Something I like about functional programming is how it interfaces with natural language. Haskell, somehow to a greater extent than other languages, encourages me to divide functions into one or two-liners. Each has a type signature that means something in English. Further, each gives you the opportunity to choose a good name for the function and its arguments. After doing those things, the function is much easier to write, and much easier to read -- so much so that often you don't have to read the function body at all, just the type signature, function name and argument names.

On Thu, Feb 25, 2016 at 8:17 AM, Dudley Brooks <dbrooks@runforyourlife.org> wrote:
Ages and ages ago I saw this advice about programming:

Q:  "What's the best language for a programmer to know?"

A:  "English" (or whatever your native language is)

-- Dudley


On 2/24/16 4:03 PM, Dennis Raddle wrote:

This is more about programming in general than Haskell, although Haskellers probably know it well.

I don't claim to have expert knowledge on this, but I'm gradually getting better at it.
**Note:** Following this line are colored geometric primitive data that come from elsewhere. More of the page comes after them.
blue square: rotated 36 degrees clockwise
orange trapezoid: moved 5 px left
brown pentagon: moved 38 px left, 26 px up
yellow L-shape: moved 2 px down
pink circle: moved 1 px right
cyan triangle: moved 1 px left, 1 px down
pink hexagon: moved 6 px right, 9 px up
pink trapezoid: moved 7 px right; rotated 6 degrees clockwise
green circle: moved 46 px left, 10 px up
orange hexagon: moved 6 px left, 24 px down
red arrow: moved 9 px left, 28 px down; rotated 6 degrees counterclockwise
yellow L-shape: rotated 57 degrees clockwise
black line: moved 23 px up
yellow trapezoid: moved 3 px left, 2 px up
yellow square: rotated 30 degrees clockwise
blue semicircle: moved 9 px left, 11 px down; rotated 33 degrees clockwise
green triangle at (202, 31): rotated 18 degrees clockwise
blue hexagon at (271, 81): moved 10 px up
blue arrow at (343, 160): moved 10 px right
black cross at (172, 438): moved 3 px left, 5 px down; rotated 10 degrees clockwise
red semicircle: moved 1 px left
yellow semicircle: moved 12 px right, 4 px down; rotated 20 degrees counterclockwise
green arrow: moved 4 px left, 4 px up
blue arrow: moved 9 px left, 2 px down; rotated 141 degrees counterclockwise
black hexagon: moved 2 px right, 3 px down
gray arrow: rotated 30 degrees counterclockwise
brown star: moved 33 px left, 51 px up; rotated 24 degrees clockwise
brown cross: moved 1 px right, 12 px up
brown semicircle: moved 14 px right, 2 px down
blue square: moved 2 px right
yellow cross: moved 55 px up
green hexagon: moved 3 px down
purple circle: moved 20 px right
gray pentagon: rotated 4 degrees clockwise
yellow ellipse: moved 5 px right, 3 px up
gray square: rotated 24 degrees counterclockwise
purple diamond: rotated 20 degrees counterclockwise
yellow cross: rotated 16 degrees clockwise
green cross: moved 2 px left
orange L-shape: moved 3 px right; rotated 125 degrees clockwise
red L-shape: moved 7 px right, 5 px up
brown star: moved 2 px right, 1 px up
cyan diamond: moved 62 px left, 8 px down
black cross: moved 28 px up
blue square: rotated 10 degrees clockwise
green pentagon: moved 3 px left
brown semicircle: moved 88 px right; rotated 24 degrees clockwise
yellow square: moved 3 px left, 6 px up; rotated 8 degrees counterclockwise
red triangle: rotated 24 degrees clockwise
When I set out to write a program, or refactor a program, or modify a program, it helps to set out my thinking in a clear way. And how I make it clear is to document my thoughts.

An outline is one good way to organize thoughts and is probably my main tool. But good English prose is also helpful. 

The key factor is "editing." In what sense do I mean that? Good writers do it, and the Haskell documentation does it. I mean (1) brevity and (2) good flow. To achieve brevity, you must think about the essence of each statement and trim away the unnecessary stuff. Good flow refers to how the document builds up and modifies your concepts as you read it. A document can actually mirror an effective learning process, or influence and change your process.

I work with my documentation, making several editing passes. By the time I'm done, I am in a great position to write a concise and flexible program.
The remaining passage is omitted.